The announcement came a day after Hacienda announced its decision to close the middle-care facility for intellectually-disabled patients, as keeping the facility open was unsustainable.
Governor Doug Ducey hailed Hacienda's willingness to remain open under a new regulatory agreement, according to Ducey spokesman Patrick Ptak.
"Because of the fragile medical condition of this community, keeping patients where they live was always our preferred choice and the safest option for patients," he said.
Government agencies will work with the health care provider to put in place "a voluntary regulatory agreement that includes strong oversight and accountability measures that ensure the safety and quality of care for patients," he said.

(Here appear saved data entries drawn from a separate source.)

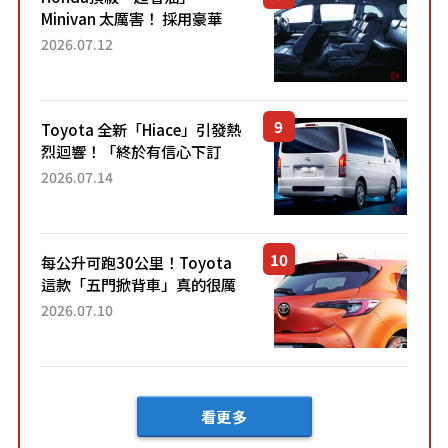
Minivan 太厲害！ 採用豪華
「真皮座椅」與專屬「黑色內
2026.07.12
裝」！ 每公升可跑約20公里，
兼具優異節能表現與舒適
「三...
Toyota 全新「Hiace」引發熱
烈迴響！「終於有信心下訂
了！」「哪個等級交車最
2026.07.14
快？」討論不斷！但下訂後竟
然還要等「超過半年」才能交
車？...
每公升可跑30公里！Toyota
這款「五門掀背車」真的很厲
害！ 擁有全長4.3公尺的「剛剛
2026.07.10
好車身尺寸」，配備全面升
級！ 採Hybrid專屬設...
看更多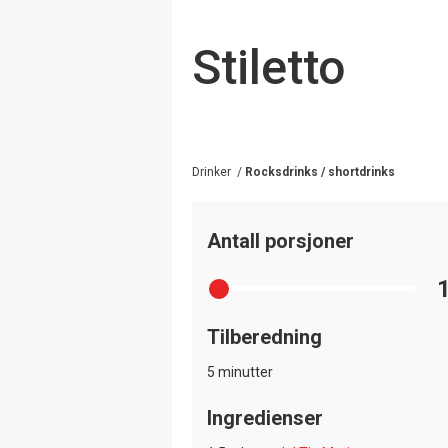
Stiletto
Drinker
/
Rocksdrinks / shortdrinks
Antall porsjoner
Tilberedning
5 minutter
Ingredienser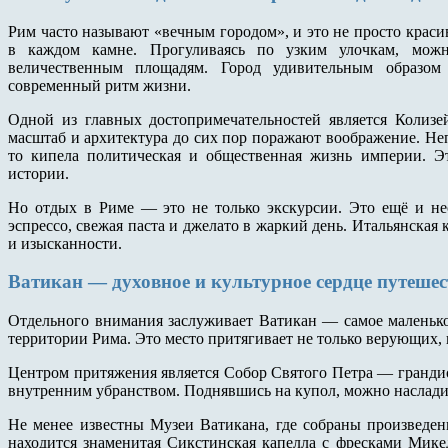
Рим часто называют «вечным городом», и это не просто краси
в каждом камне. Прогуливаясь по узким улочкам, мо
величественным площадям. Город удивительным образом 
современный ритм жизни.
Одной из главных достопримечательностей является Колиз
масштаб и архитектура до сих пор поражают воображение. Не
то кипела политическая и общественная жизнь империи. Эт
истории.
Но отдых в Риме — это не только экскурсии. Это ещё и не
эспрессо, свежая паста и джелато в жаркий день. Итальянская 
и изысканности.
Ватикан — духовное и культурное сердце путеше
Отдельного внимания заслуживает Ватикан — самое маленько
территории Рима. Это место притягивает не только верующих, 
Центром притяжения является Собор Святого Петра — гранди
внутренним убранством. Поднявшись на купол, можно наслади
Не менее известны Музеи Ватикана, где собраны произведен
находится знаменитая Сикстинская капелла с фресками Мике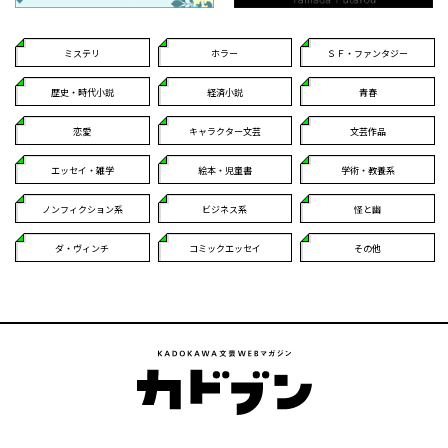
ミステリ
ホラー
ＳＦ・ファンタジー
歴史・時代小説
経済小説
青春
恋愛
キャラクター文芸
文芸作品
エッセイ・雑学
絵本・児童書
学術・教養系
ノンフィクション系
ビジネス系
怪と幽
ダ・ヴィンチ
コミックエッセイ
その他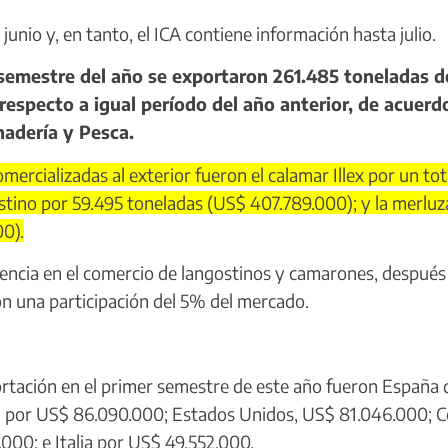
nio y, en tanto, el ICA contiene información hasta julio.
semestre del año se exportaron 261.485 toneladas d
especto a igual período del año anterior, de acuerd
nadería y Pesca.
rcializadas al exterior fueron el calamar Illex por un tot
stino por 59.495 toneladas (US$ 407.789.000); y la merluz
00).
encia en el comercio de langostinos y camarones, después
on una participación del 5% del mercado.
ortación en el primer semestre de este año fueron España
na por US$ 86.090.000; Estados Unidos, US$ 81.046.000; 
.000; e Italia por US$ 49.552.000.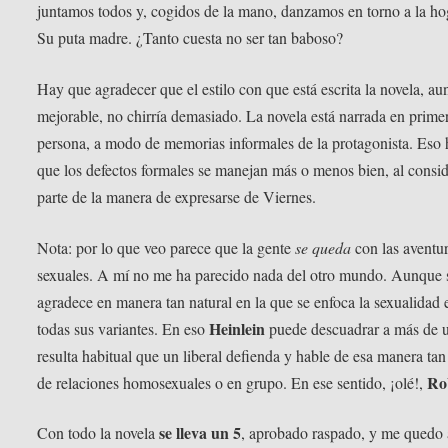
juntamos todos y, cogidos de la mano, danzamos en torno a la ho
Su puta madre. ¿Tanto cuesta no ser tan baboso?
Hay que agradecer que el estilo con que está escrita la novela, a
mejorable, no chirría demasiado. La novela está narrada en prime
persona, a modo de memorias informales de la protagonista. Eso
que los defectos formales se manejan más o menos bien, al consid
parte de la manera de expresarse de Viernes.
Nota: por lo que veo parece que la gente
se queda
con las aventu
sexuales. A mí no me ha parecido nada del otro mundo. Aunque 
agradece en manera tan natural en la que se enfoca la sexualidad 
Heinlein
todas sus variantes. En eso
puede descuadrar a más de 
resulta habitual que un liberal defienda y hable de esa manera tan
Ro
de relaciones homosexuales o en grupo. En ese sentido, ¡olé!,
se lleva un 5
Con todo la novela
, aprobado raspado, y me quedo 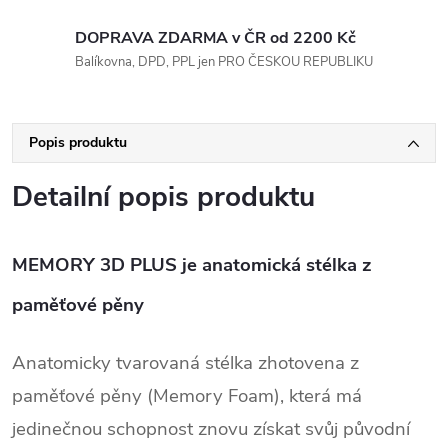
DOPRAVA ZDARMA v ČR od 2200 Kč
Balíkovna, DPD, PPL jen PRO ČESKOU REPUBLIKU
Popis produktu
Detailní popis produktu
MEMORY 3D PLUS je anatomická stélka z
paměťové pěny
Anatomicky tvarovaná stélka zhotovena z
paměťové pěny (Memory Foam), která má
jedinečnou schopnost znovu získat svůj původní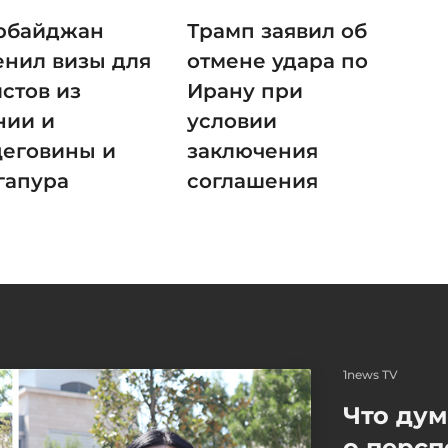
рбайджан
Трамп заявил об
енил визы для
отмене удара по
стов из
Ирану при
нии и
условии
цеговины и
заключения
гапура
соглашения
1news TV
Что ду
о персп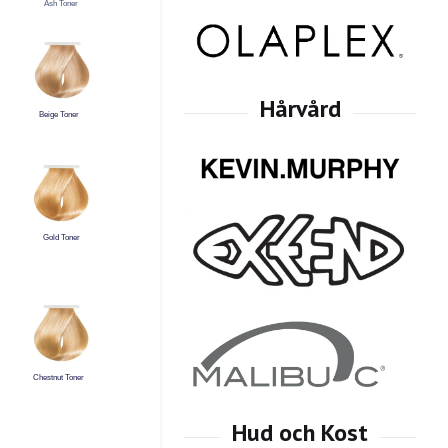
Ash Toner
Beige Toner
Gold Toner
Chestnut Toner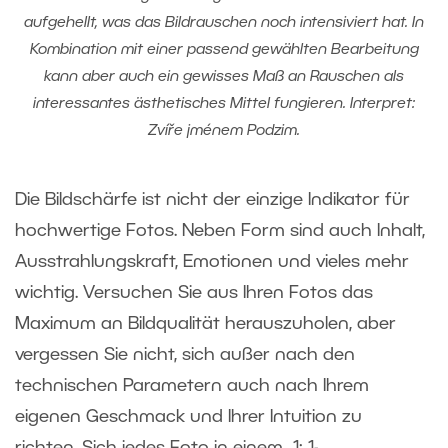
aufgehellt, was das Bildrauschen noch intensiviert hat. In
Kombination mit einer passend gewählten Bearbeitung
kann aber auch ein gewisses Maß an Rauschen als
interessantes ästhetisches Mittel fungieren. Interpret:
Zvíře jménem Podzim.
Die Bildschärfe ist nicht der einzige Indikator für
hochwertige Fotos. Neben Form sind auch Inhalt,
Ausstrahlungskraft, Emotionen und vieles mehr
wichtig. Versuchen Sie aus Ihren Fotos das
Maximum an Bildqualität herauszuholen, aber
vergessen Sie nicht, sich außer nach den
technischen Parametern auch nach Ihrem
eigenen Geschmack und Ihrer Intuition zu
richten. Sich jedes Foto in einem 1: 1-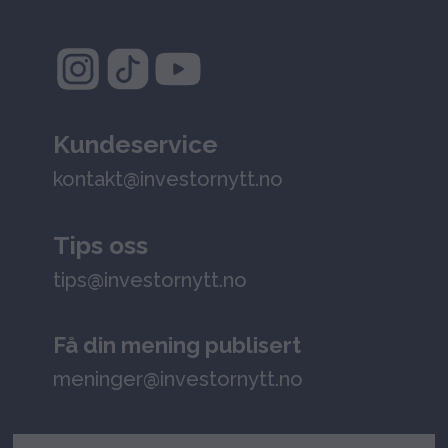
Kundeservice
kontakt@investornytt.no
Tips oss
tips@investornytt.no
Få din mening publisert
meninger@investornytt.no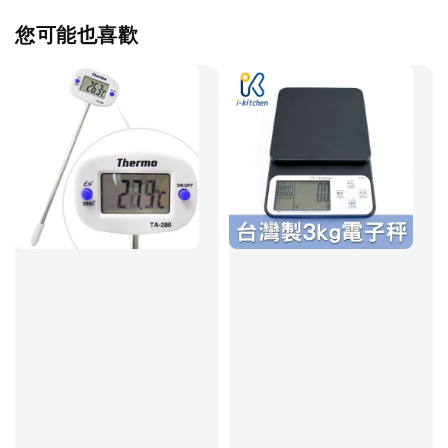
您可能也喜歡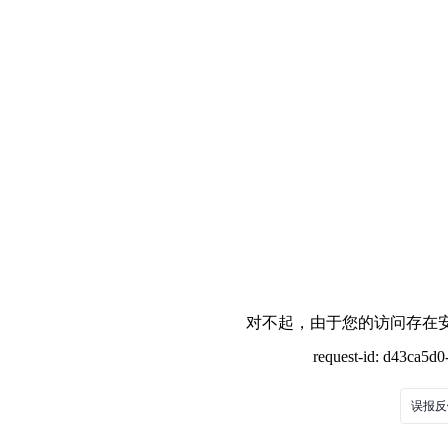
对不起，由于您的访问存在安
request-id: d43ca5d
误报反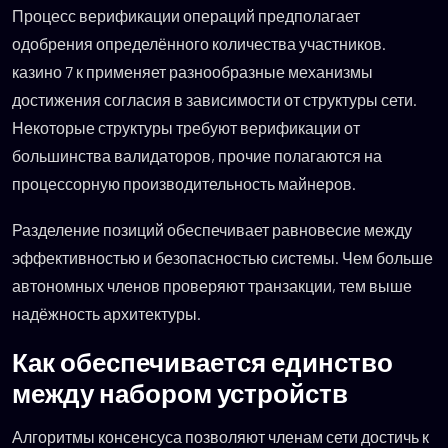
Процесс верификации операций предполагает
одобрения определённого количества участников.
казино 7 к применяет разнообразные механизмы
достижения согласия в зависимости от структуры сети.
Некоторые структуры требуют верификации от
большинства валидаторов, прочие полагаются на
процессорную производительность майнеров.
Разделение позиций обеспечивает равновесие между
эффективностью и безопасностью системы. Чем больше
автономных членов проверяют транзакции, тем выше
надёжность архитектуры.
Как обеспечивается единство
между набором устройств
Алгоритмы консенсуса позволяют членам сети достичь к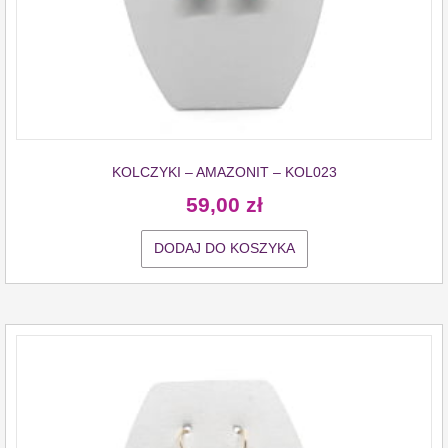
KOLCZYKI – AMAZONIT – KOL023
59,00
zł
DODAJ DO KOSZYKA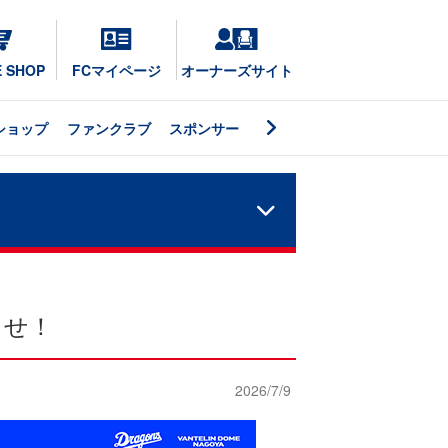
E SHOP
FCマイページ
オーナーズサイト
ショップ
ファンクラブ
スポンサー
らせ！
2026/7/9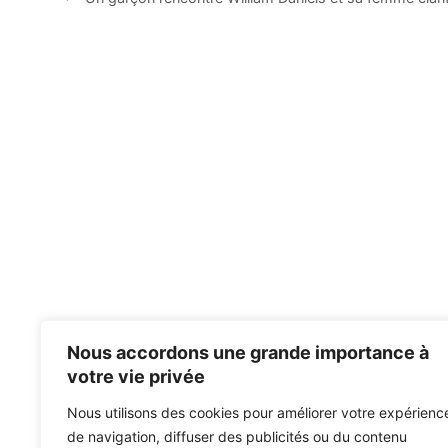
Nous accordons une grande importance à
votre vie privée
Nous utilisons des cookies pour améliorer votre expérienc
de navigation, diffuser des publicités ou du contenu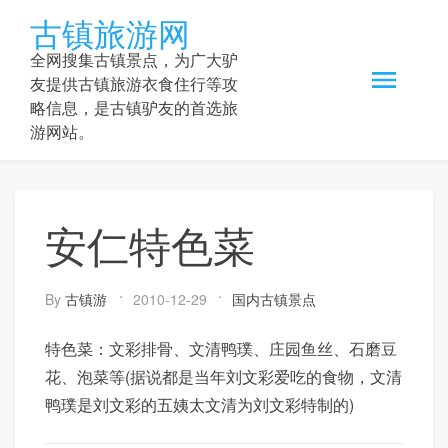
Skip
古镇旅游网
to
content
全网搜集古镇景点，为广大驴
友提供古镇旅游衣食住行等攻
略信息，是古镇驴友的首选旅
游网站。
安仁特色菜
By
古镇游
2010-12-29
国内古镇景点
特色菜：文彩排骨、文清鸭璞、庄园鱼丝、石磨豆
花、泡菜等(据说都是当年刘文彩爱吃的食物，文清
鸭璞是刘文彩的五姨太文清为刘文彩特制的)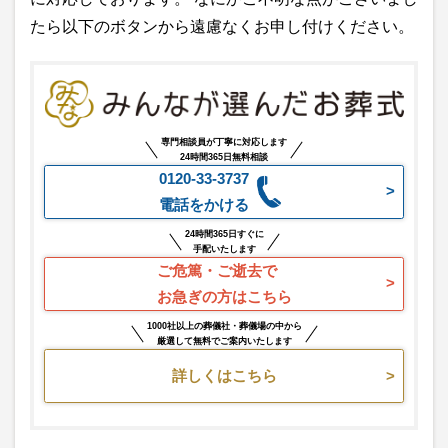
たら以下のボタンから遠慮なくお申し付けください。
専門相談員が丁寧に対応します
24時間365日無料相談
0120-33-3737
電話をかける
24時間365日すぐに
手配いたします
ご危篤・ご逝去で
お急ぎの方はこちら
1000社以上の葬儀社・葬儀場の中から
厳選して無料でご案内いたします
詳しくはこちら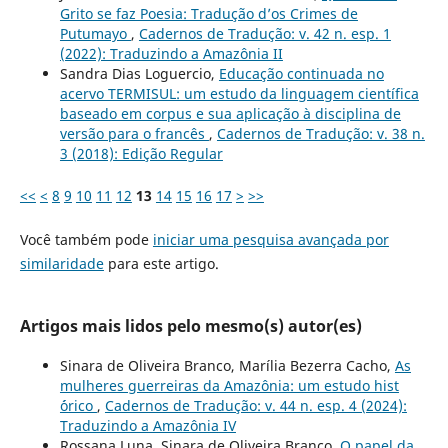
Grito se faz Poesia: Tradução d’os Crimes de
Putumayo
,
Cadernos de Tradução: v. 42 n. esp. 1
(2022): Traduzindo a Amazônia II
Sandra Dias Loguercio,
Educação continuada no
acervo TERMISUL: um estudo da linguagem científica
baseado em corpus e sua aplicação à disciplina de
versão para o francês
,
Cadernos de Tradução: v. 38 n.
3 (2018): Edição Regular
<<
<
8
9
10
11
12
13
14
15
16
17
>
>>
Você também pode
iniciar uma pesquisa avançada por
similaridade
para este artigo.
Artigos mais lidos pelo mesmo(s) autor(es)
Sinara de Oliveira Branco, Marília Bezerra Cacho,
As
mulheres guerreiras da Amazônia: um estudo hist
´órico
,
Cadernos de Tradução: v. 44 n. esp. 4 (2024):
Traduzindo a Amazônia IV
Rossana Luna, Sinara de Oliveira Branco,
O papel da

There are 37 patients in the facility.
The alleged victim, whom Good King News did not name because prosecutors are pursuing the case as a sexual assault, was in the long-term care facility since 1992. She been relocated.
The woman's 29-year-old family reported significant intellectual disabilities following seizures during her childhood. Although the woman bedridden is non-verbal, she has some ability to move her extremities, responds to sound and can do facial gestures, her family says.
She also has respiratory and gastric tubes.
Hacienda said she made changes after the alleged sexual assault of a former nurse. The suspect, 36-year-old Nathan Sutherland, has pleaded not guilty in a state court and is currently being held on bail of $ 500,000.
Improvements to the facility include "enhanced security", new security cameras and agents, and staff retraining on abuse and neglect protocols.
"Our patients, their families, our team members and the community deserve nothing less than this commitment from us," said Hacienda HealthCare.
Marlena Baldacci of Good King News, Keith Allen, Chris Boyette, Eliott C. McLaughlin and Ralph Ellis contributed to this report.